Vasco, é a terceira vez que partes e o meu coração teme que desta vez não regresses, pesam-te os anos, falta-te a vontade.
Quis seguir-te, mas as minhas amarras o não permitiram. O que me prende ao cais não é palpável, mas pesa sobre as pernas e impede a partida. Sou das que ficam a acenar vendo partir a nau, de mãos erguidas e olhos rasos de mar.
Tu nunca tiveste amarras, eu sei, mas o que buscas ainda nessa Índia distante? Do que foges tu, Vasco?
Quis perguntar-te isto antes de partires e não fui capaz, as palavras recuaram diante do teu rosto determinado e do teu silêncio. Por isso, a cobardia ou o romantismo de uma carta, não o sei bem.
Não eras assim antes dos mares, antes da distância. Ergueu-se um muro diante de ti e fez-se longe entre nós.
Em mim a vontade permanente de um abraço, com tudo o que há nele de imenso e indizível.
E agora novamente as naus, os mares, o oriente.
És grande, Vasco (como sempre almejaste), tens o reconhecimento do teu país (como justamente mereceste), o reconhecimento dos teus companheiros de aventura (que te admiram), a inveja de alguns (teus contemporâneos) que antes de ti tentaram e falharam.
Porque não vejo nos teus olhos o mesmo brilho que ostentavas, aquando da primeira partida e, sobretudo, nesse primeiro regresso?
Olha em volta, não para o horizonte,mas para dentro das paredes da nossa casa.
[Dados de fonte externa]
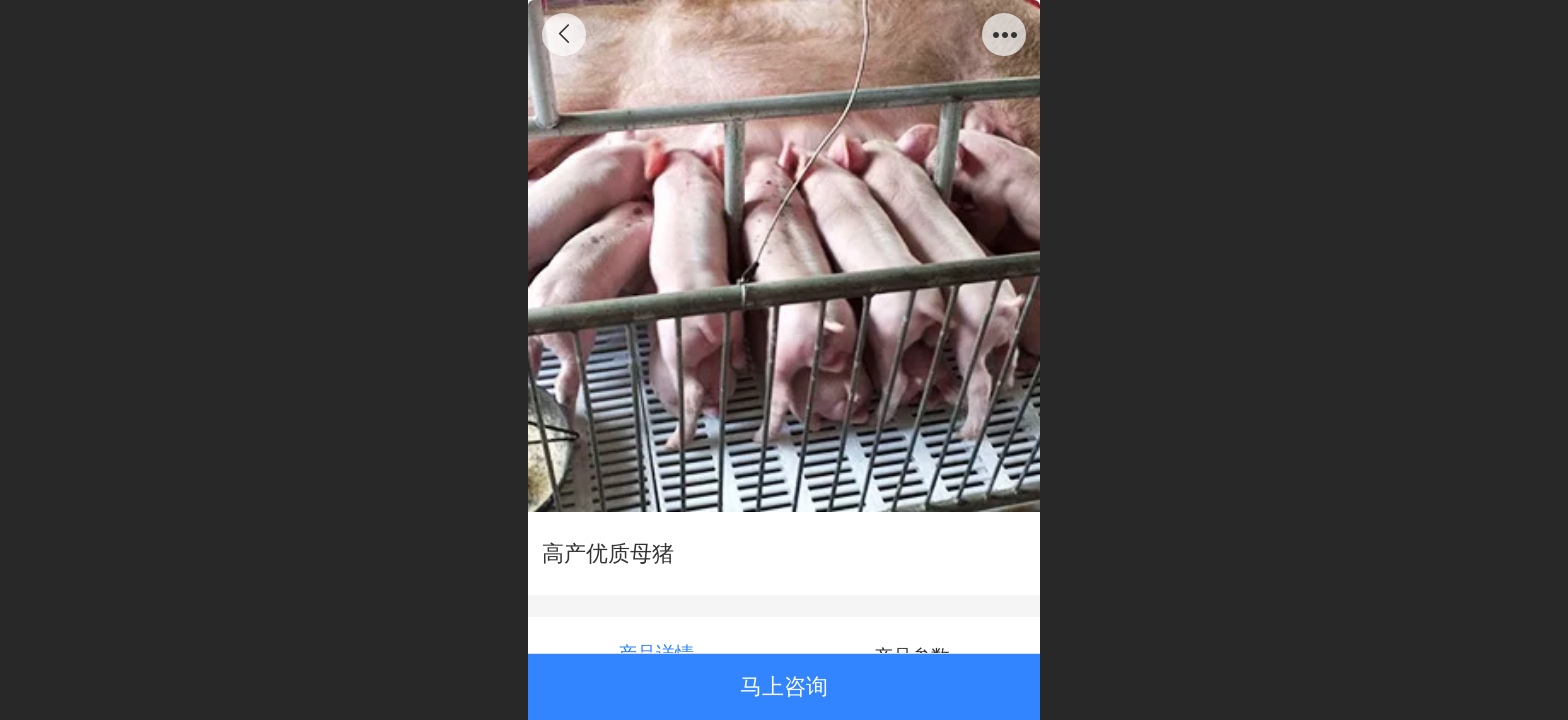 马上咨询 (784, 686) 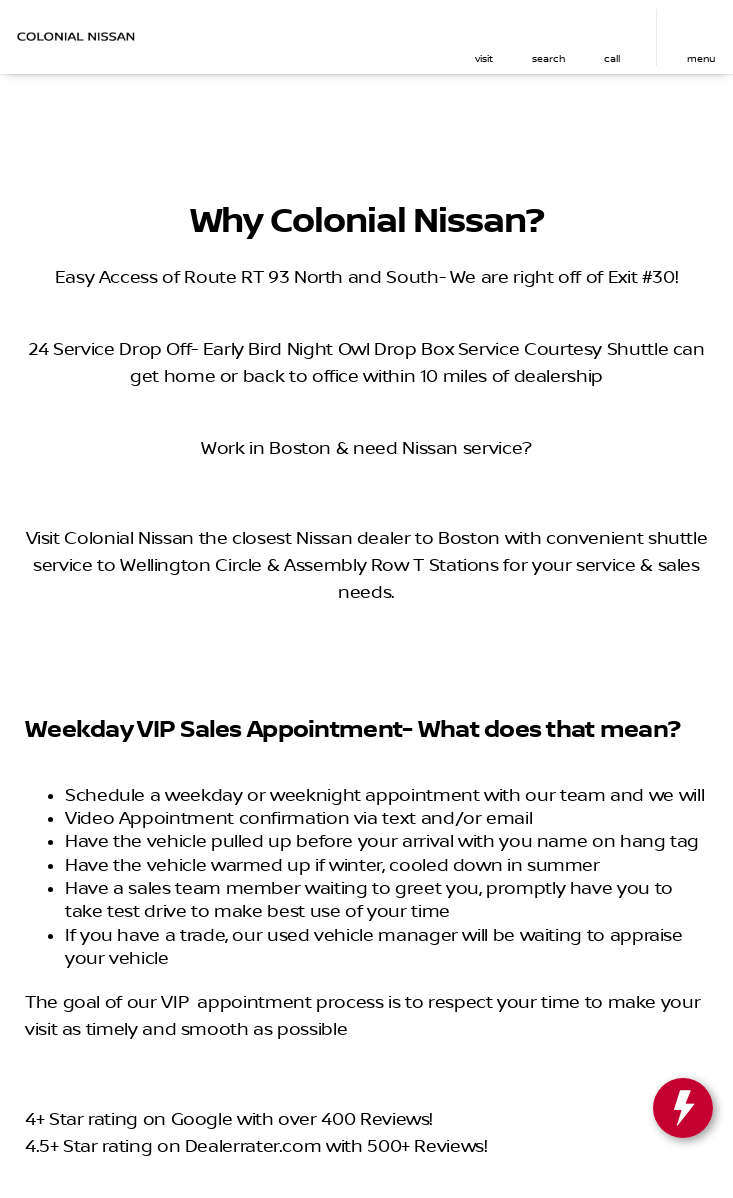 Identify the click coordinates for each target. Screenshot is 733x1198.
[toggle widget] (683, 1108)
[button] (484, 37)
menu (701, 58)
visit (484, 58)
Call (612, 58)
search (548, 58) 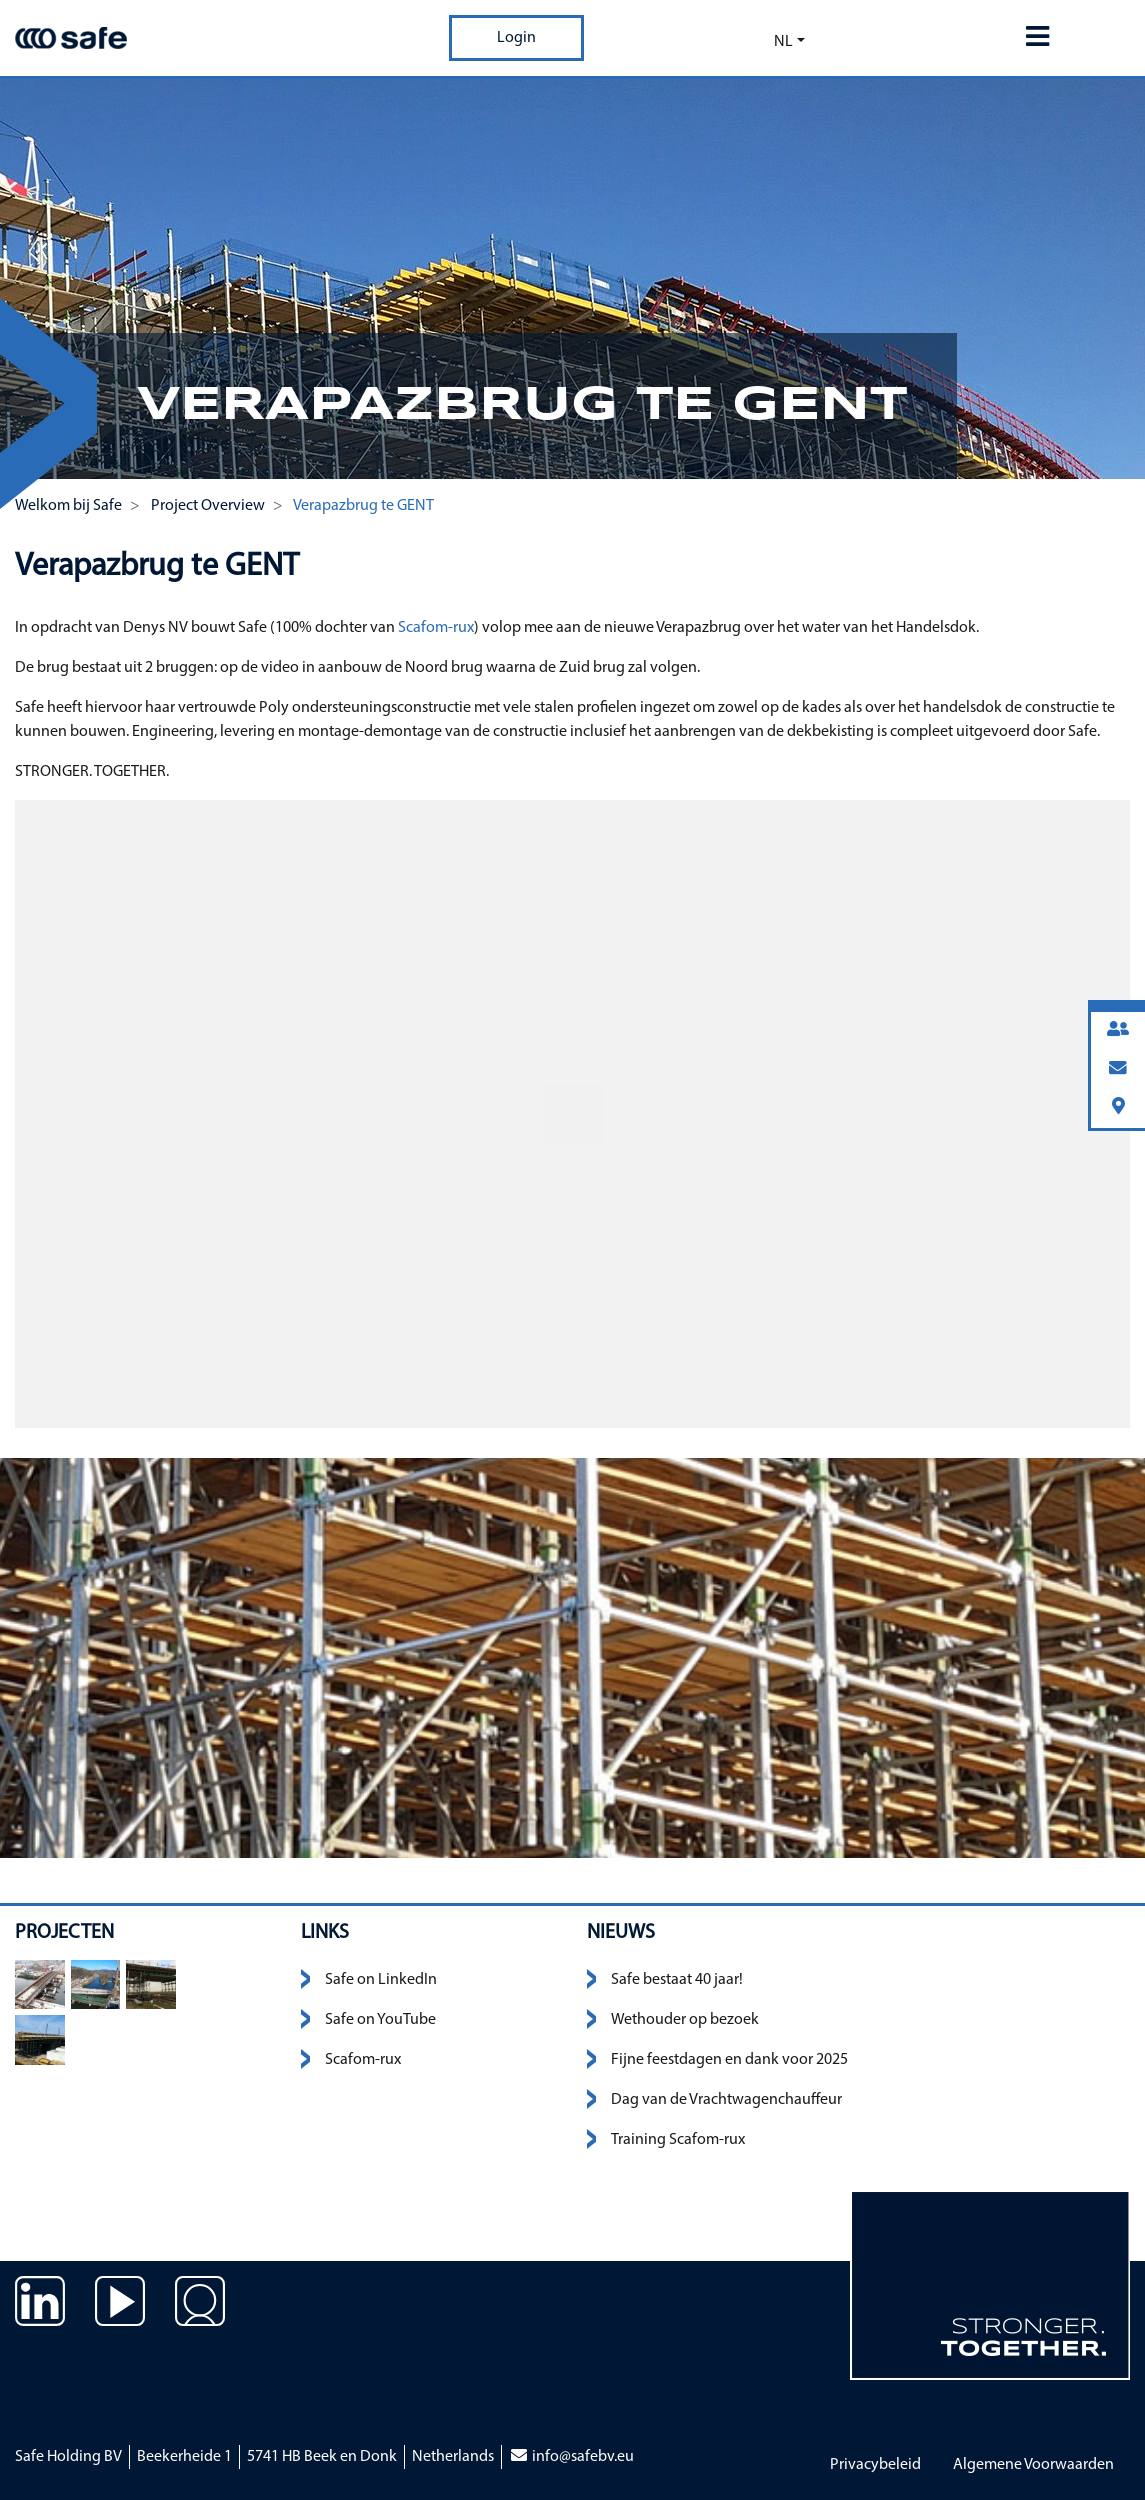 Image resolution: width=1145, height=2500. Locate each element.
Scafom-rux (434, 628)
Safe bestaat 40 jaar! (677, 1980)
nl (783, 42)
És enorme também aqui dentro da nossa casa!
Olha para os nossos filhos, eles querem ser como tu e se o que lhes dás é mar, querem mar também; se lhes dás Índia, querem Índia; se lhes dás distância, querem distância!
Experimenta, se voltares, dar-lhes tempo e ternura, que vão endurecendo com os anos.
Deste-lhes a esperança ao partir, dá-lhes a certeza ao voltar!
Ensina-lhes que também no ficar reside a coragem, nessa capacidade dos sonhos pequeninos, daqueles com os quais se vai montando o dia-a-dia e compondo a existência.
Ensina-lhes que não é a distância a torna maior o sonho, ele é tão grande quanto a alma de quem o sonha.
Ensina-lhes as pedras antes das rochas, os rios antes dos mares e serão fortes também. Ensina-lhes a coragem dos afectos antes da coragem das batalhas e serão ainda mais fortes!
Também de ternura se fazem os homens bravos!
Quanto a mim, quero apenas que voltes Vasco, quero que voltes meu amor.